- ASSIGNMENT
Show all lines from the data that include the word "keywords".

━━━━━━━━

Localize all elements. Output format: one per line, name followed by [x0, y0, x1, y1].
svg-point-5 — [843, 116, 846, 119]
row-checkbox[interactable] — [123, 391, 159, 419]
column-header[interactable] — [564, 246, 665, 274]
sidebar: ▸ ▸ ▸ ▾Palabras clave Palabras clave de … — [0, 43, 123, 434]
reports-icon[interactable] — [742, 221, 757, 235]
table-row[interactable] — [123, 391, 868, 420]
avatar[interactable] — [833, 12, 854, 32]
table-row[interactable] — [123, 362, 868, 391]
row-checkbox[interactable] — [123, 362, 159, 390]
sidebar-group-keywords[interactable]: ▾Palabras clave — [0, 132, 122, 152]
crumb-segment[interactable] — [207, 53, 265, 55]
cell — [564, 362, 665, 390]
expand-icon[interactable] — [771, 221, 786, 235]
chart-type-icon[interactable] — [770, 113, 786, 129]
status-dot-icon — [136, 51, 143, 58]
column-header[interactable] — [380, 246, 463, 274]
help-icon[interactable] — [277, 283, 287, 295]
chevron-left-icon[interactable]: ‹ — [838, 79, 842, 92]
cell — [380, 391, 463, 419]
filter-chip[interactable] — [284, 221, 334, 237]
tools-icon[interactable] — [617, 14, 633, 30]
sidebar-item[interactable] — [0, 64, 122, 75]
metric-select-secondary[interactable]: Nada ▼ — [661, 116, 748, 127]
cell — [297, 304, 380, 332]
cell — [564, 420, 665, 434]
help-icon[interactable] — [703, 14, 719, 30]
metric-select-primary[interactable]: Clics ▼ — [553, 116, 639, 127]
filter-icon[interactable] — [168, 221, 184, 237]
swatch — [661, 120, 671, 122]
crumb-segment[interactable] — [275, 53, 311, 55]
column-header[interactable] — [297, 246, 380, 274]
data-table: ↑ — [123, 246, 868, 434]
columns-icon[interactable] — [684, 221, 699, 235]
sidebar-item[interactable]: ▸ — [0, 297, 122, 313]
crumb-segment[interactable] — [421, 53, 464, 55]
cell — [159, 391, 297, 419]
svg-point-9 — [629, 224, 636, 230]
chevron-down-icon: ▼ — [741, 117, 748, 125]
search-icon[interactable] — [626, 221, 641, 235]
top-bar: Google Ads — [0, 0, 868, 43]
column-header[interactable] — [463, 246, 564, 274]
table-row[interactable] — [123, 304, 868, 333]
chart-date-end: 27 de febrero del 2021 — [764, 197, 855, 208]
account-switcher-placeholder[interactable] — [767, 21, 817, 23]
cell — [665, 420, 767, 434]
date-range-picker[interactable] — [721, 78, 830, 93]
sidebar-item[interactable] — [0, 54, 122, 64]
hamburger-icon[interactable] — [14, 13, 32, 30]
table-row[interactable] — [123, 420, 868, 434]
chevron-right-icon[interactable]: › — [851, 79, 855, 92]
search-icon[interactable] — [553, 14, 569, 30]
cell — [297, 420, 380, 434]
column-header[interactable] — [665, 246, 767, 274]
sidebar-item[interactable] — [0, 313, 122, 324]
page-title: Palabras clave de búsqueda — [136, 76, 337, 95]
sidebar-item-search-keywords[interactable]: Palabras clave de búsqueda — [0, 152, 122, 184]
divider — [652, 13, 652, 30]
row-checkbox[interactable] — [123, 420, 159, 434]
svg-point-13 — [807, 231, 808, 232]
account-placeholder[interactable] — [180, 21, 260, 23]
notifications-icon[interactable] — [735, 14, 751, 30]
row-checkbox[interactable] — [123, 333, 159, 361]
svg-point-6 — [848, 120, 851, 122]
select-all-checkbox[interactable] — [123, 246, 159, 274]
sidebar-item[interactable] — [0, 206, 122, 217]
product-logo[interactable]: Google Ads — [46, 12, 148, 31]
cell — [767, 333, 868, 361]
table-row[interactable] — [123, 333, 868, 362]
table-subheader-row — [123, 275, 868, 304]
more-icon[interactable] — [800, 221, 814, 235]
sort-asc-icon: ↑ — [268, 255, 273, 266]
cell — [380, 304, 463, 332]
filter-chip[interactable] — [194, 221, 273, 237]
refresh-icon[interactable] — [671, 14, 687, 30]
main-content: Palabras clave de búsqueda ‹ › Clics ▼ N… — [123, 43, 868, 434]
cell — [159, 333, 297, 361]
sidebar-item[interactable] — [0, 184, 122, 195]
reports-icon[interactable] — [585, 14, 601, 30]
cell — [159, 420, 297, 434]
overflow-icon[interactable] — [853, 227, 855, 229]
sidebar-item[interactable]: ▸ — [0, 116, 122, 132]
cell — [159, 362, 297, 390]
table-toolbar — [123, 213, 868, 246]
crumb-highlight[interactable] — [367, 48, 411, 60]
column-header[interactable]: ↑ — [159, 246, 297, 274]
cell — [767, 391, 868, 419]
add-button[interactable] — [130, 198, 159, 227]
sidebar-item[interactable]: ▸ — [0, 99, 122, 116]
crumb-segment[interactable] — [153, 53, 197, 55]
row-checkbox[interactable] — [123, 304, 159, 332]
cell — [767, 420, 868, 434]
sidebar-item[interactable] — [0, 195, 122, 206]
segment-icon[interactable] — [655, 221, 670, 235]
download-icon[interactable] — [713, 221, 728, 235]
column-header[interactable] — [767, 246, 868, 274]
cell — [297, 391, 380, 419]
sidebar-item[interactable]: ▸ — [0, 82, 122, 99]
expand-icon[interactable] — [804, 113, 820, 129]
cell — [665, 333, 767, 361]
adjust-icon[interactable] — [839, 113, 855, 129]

━━━━━━━━

- SOLUTION
sidebar-group-keywords[interactable]: ▾Palabras clave — [0, 132, 122, 152]
sidebar-item-search-keywords[interactable]: Palabras clave de búsqueda — [0, 152, 122, 184]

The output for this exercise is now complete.